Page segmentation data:
:::::

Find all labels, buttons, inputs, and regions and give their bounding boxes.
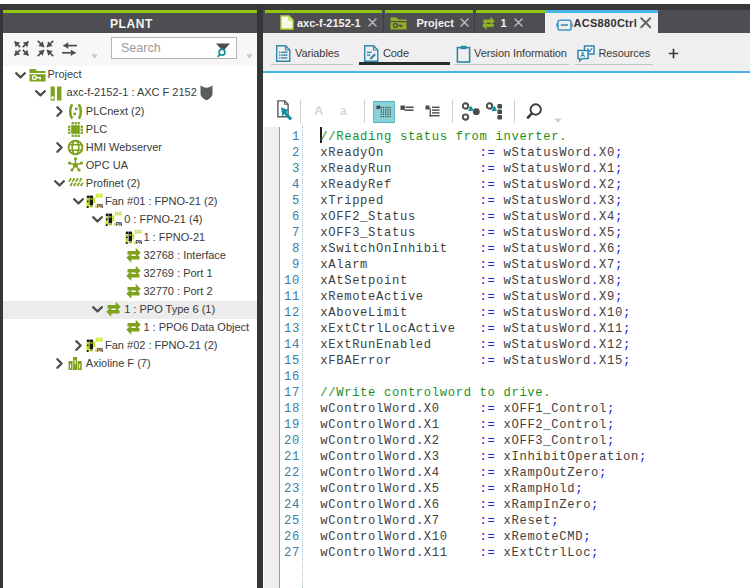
svg-text:PNO: PNO <box>97 348 103 353</box>
svg-text:PNO: PNO <box>136 240 142 245</box>
svg-text:PNO: PNO <box>97 204 103 209</box>
svg-text:A: A <box>580 51 585 58</box>
svg-text:PNO: PNO <box>116 222 122 227</box>
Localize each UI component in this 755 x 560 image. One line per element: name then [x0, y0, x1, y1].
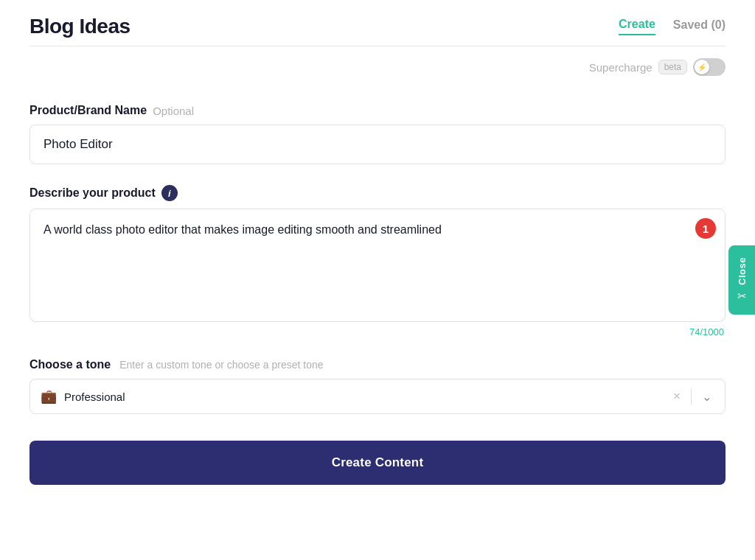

:::::

Task objective:
Give the records again exactly, without pictures.

Output for this task:
Find all labels, buttons, inputs, and regions and give their bounding boxes.
svg-text:PNO: PNO <box>97 348 103 353</box>
svg-text:PNO: PNO <box>136 240 142 245</box>
svg-text:PNO: PNO <box>97 204 103 209</box>
svg-text:A: A <box>580 51 585 58</box>
svg-text:PNO: PNO <box>116 222 122 227</box>
Localize each UI component in this 755 x 560 image. One line per element: name then [x0, y0, x1, y1].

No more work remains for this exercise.